A short distance from the new Zesto on New Walkertown sits Premier Park, a failed business park that opened in the early 2000s but never took off.
The city’s subsidy of other restaurants has been questionable. Taste of the Triad restaurant (formerly Malone’s) has been criticized on several occasions by the Journal’s Scott Sexton. Taste of the Triad appears to be on the right track, but it’s highly doubtful that they will be able to pay back loans taken out from the city.
I went back and reviewed how the Zesto on New Walkertown Road got funding from the City. The entire public process was surprisingly brief and certainly less than through.
In August of last year, the Finance Committee approved RUCA funding for the Zesto in less than five minutes. Very little debate or discussion occurred. Representatives from Zesto weren’t even required to speak before the Finance Committee.
Evan Raleigh, then the Director of Business Inclusion and Advancement for the City of Winston-Salem, briefed the Finance Committee on the matter before it. “The owners are looking to attract a Zesto,” Raleigh said.
We weren’t told that local investors lead by Goler CDC and Algenon Cash were planning on relaunching a failed burger franchise, that the Zesto on New Walkertown was designed to be a stepping stone in Goler’s ambitious growth plans.
Months later, the full picture of what the City of Winston-Salem was investing in would emerge in a must-read editorial in the Chronicle by Algenon Cash.
Cash’s editorial explained, among other things that private investors had refused to fund his Zesto venture. That he, along with other investors had purchased the rights to the Zesto name and that he had ambitious plans to open up many more Zestos in the next ten years
About a year and half ago, I organized an investor group to acquire the licensing rights for Zesto, so that we could expand the iconic concept through franchising. Our growth plan calls for 50 new locations in North Carolina with additional stores opening throughout the mid-Atlantic region within 10 years.
-Winston-Salem Chronicle, May 24, 2018
Why is the City Council funding the resurrection of Zesto? Zesto lost out to Dairy Queen and McDonalds decades ago.

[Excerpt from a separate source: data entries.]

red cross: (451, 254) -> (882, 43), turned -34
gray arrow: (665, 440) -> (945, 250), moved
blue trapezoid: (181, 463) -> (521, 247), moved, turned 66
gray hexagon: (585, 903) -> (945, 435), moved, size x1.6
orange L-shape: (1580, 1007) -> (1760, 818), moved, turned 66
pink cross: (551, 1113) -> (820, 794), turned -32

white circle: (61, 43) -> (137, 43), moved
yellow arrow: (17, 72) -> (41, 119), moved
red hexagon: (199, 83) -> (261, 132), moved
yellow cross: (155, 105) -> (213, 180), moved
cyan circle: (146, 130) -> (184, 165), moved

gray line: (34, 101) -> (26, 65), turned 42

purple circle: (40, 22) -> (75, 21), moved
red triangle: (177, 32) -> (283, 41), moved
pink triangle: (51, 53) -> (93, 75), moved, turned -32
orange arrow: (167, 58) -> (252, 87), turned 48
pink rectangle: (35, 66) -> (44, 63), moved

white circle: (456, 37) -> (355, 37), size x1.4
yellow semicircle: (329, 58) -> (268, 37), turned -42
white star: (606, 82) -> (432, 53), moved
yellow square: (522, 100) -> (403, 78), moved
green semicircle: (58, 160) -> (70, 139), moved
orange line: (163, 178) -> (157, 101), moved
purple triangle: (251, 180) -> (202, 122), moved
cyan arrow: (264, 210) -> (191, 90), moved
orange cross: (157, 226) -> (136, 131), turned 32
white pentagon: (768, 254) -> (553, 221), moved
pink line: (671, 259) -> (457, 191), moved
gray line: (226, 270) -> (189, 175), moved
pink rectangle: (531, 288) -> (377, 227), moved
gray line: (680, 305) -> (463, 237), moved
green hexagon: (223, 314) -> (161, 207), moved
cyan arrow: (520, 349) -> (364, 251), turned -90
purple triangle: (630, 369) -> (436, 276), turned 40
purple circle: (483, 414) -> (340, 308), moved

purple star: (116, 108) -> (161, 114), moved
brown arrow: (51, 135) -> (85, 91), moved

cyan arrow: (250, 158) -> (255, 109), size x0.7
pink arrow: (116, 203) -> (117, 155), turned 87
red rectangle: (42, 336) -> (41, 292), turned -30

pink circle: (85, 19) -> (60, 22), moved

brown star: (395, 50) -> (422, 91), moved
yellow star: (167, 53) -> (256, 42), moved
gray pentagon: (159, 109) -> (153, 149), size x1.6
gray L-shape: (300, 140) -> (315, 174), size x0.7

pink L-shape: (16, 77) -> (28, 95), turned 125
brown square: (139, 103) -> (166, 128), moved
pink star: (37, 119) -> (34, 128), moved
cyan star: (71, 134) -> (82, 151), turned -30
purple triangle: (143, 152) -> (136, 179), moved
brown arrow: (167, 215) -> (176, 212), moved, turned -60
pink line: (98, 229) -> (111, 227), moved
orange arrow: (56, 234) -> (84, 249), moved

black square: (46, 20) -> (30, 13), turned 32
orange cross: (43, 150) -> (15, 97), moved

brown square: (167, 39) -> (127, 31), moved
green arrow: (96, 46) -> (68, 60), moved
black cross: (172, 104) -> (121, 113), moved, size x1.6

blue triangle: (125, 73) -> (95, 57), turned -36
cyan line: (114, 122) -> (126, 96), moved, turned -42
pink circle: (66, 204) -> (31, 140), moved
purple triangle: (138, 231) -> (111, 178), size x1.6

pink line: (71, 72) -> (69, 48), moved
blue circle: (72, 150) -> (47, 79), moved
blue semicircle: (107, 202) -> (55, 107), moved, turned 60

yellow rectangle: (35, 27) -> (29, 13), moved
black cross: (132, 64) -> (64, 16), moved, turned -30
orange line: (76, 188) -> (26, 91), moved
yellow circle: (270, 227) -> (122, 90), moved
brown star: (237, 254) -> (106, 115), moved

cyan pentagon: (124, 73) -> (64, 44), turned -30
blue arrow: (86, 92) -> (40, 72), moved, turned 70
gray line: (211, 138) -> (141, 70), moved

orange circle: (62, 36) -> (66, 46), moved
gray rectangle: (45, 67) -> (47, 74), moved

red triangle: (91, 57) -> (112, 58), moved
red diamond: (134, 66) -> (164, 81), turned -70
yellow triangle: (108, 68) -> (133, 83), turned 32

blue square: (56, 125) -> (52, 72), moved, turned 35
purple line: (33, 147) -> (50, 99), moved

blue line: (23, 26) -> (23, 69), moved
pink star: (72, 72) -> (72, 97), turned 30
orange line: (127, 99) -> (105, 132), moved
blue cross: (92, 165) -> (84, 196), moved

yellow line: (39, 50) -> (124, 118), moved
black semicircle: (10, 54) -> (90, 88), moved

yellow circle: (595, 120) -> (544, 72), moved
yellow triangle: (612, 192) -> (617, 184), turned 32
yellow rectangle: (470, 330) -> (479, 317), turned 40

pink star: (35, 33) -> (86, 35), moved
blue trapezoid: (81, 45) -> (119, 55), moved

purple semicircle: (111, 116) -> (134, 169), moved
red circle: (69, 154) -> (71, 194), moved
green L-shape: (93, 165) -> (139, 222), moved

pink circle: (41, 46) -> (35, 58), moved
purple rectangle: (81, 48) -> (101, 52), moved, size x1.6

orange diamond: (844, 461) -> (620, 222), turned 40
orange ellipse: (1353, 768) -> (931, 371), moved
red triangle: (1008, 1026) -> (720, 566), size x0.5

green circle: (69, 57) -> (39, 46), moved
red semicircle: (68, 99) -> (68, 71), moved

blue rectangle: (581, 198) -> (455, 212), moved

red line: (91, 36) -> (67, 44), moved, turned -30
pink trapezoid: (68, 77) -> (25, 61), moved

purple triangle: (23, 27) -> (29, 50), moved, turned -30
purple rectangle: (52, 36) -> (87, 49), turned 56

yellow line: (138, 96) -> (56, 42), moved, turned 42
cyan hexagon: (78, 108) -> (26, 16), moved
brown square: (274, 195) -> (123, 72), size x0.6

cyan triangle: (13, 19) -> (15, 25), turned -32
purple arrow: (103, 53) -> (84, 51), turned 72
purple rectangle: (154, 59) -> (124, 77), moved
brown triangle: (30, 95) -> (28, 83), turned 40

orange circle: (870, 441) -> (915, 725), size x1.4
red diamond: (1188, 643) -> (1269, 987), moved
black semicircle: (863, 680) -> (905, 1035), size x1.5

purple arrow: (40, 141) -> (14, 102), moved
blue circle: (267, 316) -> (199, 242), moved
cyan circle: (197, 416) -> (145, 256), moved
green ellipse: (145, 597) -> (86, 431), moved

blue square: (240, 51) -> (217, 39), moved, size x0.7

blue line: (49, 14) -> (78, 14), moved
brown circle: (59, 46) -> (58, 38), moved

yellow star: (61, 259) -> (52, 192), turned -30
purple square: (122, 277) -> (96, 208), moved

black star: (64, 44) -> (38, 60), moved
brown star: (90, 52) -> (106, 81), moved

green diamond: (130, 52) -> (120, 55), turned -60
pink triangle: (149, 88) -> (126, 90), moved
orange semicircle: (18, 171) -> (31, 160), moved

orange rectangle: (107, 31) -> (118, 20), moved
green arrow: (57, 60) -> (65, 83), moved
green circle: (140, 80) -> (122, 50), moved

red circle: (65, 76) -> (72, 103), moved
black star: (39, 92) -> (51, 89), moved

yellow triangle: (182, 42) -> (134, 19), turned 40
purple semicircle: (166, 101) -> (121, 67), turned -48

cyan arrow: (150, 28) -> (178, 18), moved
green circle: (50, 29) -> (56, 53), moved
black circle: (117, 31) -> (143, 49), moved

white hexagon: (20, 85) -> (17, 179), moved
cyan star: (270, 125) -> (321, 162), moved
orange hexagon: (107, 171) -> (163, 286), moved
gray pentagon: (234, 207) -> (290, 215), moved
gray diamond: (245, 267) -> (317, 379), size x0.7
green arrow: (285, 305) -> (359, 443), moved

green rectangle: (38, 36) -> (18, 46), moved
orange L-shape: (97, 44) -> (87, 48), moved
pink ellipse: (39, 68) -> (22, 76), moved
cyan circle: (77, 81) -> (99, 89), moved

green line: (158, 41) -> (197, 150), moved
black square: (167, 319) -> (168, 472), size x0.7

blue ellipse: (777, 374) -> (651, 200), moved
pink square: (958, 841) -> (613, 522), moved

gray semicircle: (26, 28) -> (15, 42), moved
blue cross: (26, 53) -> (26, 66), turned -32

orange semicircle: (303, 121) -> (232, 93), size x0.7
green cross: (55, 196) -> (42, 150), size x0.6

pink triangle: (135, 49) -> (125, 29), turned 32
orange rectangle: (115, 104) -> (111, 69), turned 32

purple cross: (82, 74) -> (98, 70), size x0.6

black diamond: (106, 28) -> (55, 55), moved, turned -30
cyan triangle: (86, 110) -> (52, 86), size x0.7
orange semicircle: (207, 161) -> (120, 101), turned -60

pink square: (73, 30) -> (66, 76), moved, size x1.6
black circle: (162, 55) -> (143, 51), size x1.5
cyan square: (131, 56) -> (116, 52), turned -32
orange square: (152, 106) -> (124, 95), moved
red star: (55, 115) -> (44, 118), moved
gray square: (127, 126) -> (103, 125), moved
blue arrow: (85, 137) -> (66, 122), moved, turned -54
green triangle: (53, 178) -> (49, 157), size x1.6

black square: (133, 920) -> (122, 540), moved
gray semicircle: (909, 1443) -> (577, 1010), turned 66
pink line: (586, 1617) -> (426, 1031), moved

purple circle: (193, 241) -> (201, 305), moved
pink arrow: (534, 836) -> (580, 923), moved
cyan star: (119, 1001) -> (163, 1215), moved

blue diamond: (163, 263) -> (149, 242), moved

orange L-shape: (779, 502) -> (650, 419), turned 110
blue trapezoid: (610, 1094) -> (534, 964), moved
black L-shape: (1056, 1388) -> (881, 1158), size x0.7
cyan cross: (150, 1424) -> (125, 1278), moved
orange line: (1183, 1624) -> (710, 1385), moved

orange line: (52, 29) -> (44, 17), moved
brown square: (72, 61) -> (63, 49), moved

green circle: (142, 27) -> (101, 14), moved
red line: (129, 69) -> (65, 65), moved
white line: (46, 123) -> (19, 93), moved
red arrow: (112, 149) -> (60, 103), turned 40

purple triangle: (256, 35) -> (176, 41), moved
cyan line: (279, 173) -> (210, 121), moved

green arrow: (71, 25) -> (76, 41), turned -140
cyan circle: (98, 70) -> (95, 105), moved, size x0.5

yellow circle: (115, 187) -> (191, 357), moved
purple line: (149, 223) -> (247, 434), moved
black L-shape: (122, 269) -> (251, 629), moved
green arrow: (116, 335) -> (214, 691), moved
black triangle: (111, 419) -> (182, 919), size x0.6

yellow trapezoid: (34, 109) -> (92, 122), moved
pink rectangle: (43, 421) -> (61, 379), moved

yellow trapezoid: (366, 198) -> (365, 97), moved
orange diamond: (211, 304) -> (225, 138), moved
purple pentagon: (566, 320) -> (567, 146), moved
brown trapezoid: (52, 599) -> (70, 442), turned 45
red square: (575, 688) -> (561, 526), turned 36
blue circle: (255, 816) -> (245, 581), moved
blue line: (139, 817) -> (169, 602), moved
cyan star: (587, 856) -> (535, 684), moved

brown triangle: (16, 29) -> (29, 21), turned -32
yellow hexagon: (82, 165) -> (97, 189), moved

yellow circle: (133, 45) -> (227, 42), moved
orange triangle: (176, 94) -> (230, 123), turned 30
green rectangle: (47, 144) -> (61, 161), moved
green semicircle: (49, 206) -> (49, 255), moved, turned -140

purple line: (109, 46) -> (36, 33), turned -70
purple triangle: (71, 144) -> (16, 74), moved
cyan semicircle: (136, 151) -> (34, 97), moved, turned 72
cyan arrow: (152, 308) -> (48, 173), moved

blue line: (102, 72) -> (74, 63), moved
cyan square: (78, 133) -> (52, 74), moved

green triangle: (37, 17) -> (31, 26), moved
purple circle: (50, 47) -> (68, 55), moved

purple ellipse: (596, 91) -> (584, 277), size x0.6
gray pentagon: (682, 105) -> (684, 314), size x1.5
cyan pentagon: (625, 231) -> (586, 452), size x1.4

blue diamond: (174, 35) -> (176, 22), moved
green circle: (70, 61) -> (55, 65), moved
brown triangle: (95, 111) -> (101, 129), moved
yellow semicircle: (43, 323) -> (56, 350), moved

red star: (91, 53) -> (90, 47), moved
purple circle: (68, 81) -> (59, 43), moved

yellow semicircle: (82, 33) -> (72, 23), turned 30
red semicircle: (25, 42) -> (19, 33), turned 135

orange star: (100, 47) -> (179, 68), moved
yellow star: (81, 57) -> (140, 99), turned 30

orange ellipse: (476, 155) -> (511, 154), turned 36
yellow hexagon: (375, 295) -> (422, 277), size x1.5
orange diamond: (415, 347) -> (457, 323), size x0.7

RUCA funds are supposed to be for revitalizing economically depressed portions of the city’s urban core. RUCA funds were never intended to launch fast-food franchises. (The entire RUCA program needs to be scrutinized. RUCA has put a fresh coat of paint on East Winston, without fundamentally improving it.)
If the City of Winston-Salem wanted a restaurant at 2600 New Walkertown, they could have used other funds. Between 2000 and 2008, the city gave out $1,061,608 in loans to 13 restaurants (Winston-Salem Journal). The Resturant Row program is a substantial reason why Trade Street is thriving to this day. The city could have revived their Restaurant Row loan program and used it to fund a restaurant on the other side of 52.
I hate to say it, but the Zesto on New Walkertown seems bound to fail.
If the City of Winston-Salem wanted to provide the maximum benefit to the East Ward, they would have funded a food co-operative, like Greensboro’s Renaissance Co-op. Food deserts are a more serious issue for East Winston than a lack of fast food options.
Besides, a worker-owned co-op is a much better use of city tax dollars. A co-op’s funds go to its workers, who in turn, reinvest them in the community.
If Zesto succeeds, its profits are going to be invested in other Zestos. If it fails, its loans will be forgiven.